● **Task instructions**: Scan the data below. Pull out each line where "molestie" occurs.
START Input material
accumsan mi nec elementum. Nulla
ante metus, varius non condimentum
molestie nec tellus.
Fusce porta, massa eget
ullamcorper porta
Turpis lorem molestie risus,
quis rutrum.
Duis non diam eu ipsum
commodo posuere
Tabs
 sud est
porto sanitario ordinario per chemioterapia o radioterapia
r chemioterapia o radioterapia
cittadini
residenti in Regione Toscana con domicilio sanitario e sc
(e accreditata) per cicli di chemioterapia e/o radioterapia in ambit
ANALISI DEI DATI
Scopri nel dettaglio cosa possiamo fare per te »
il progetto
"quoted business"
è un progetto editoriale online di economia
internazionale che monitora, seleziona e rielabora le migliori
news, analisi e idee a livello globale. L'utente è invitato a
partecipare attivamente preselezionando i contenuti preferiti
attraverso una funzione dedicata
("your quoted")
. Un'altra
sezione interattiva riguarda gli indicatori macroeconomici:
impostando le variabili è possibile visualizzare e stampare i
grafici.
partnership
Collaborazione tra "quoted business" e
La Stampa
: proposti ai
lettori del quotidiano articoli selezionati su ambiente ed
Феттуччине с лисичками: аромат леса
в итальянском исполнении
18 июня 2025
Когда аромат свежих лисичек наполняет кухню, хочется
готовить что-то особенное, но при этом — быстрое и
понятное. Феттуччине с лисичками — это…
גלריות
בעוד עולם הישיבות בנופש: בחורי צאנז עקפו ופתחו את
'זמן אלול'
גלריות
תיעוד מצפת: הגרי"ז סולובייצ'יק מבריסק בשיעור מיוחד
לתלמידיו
END Input material
START Input material
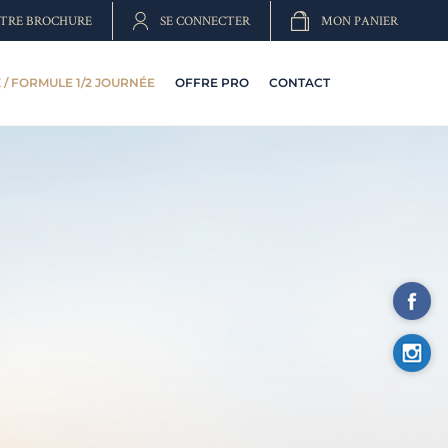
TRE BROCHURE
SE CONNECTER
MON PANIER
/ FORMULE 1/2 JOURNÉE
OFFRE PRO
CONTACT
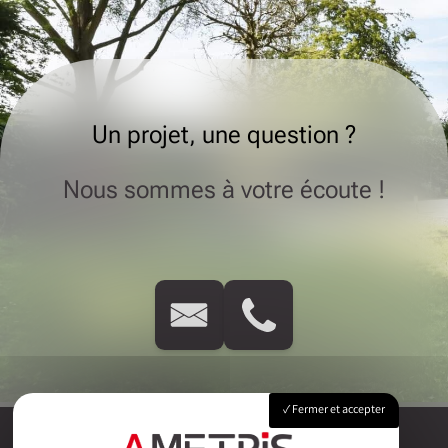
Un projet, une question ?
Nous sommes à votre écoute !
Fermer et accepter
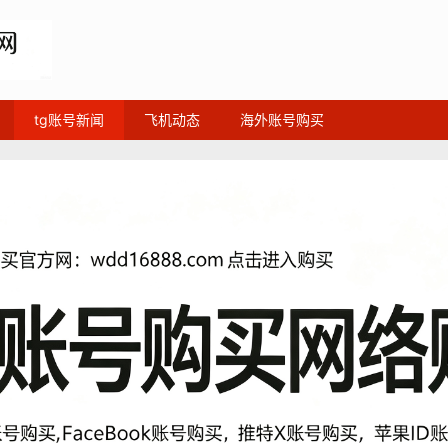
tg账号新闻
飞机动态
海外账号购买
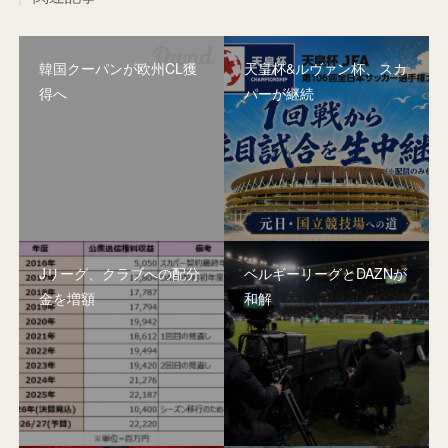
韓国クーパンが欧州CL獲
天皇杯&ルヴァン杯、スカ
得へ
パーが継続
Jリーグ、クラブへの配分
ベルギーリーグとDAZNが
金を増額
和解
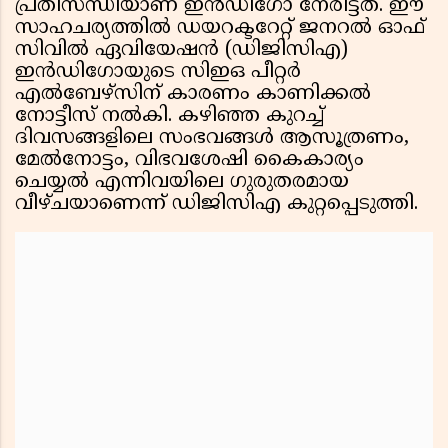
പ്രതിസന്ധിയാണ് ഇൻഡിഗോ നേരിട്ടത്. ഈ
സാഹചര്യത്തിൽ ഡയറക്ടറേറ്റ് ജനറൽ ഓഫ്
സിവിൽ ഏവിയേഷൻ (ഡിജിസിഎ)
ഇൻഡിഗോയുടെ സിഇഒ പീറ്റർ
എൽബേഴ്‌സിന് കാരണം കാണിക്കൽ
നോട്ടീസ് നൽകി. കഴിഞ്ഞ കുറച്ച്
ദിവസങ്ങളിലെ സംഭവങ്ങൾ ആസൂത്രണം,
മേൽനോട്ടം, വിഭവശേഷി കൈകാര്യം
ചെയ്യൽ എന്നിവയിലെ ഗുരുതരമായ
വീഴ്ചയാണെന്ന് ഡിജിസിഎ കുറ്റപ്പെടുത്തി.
END Input material
START Input material
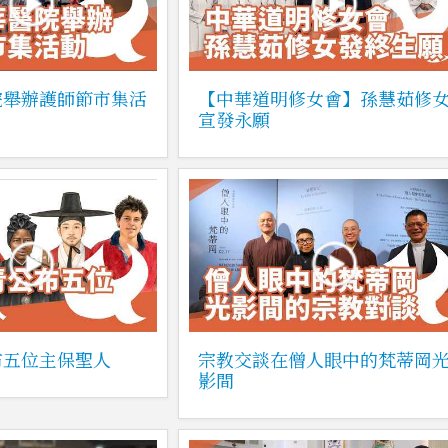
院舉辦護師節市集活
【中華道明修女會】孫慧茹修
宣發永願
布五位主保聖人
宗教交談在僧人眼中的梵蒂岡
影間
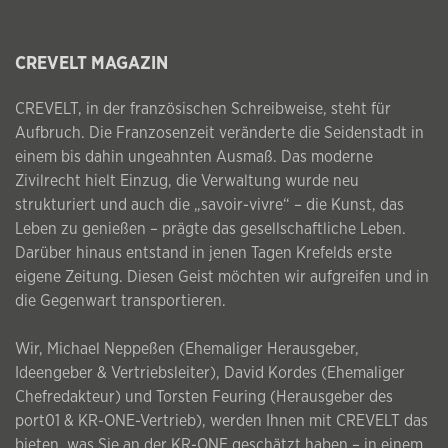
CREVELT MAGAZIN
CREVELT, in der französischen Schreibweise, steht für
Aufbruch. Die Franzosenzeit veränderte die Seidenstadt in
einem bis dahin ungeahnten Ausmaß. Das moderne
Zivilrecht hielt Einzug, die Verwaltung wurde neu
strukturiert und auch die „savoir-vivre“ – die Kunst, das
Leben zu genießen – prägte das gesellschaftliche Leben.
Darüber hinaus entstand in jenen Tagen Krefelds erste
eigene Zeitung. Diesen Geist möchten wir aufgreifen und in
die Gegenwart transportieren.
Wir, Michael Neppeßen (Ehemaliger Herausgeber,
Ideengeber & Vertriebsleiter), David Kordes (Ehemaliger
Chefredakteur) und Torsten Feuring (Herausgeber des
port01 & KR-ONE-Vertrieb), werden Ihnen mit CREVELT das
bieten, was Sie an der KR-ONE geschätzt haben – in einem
END Input material
● **Expected output**:
molestie nec tellus.
Turpis lorem molestie risus,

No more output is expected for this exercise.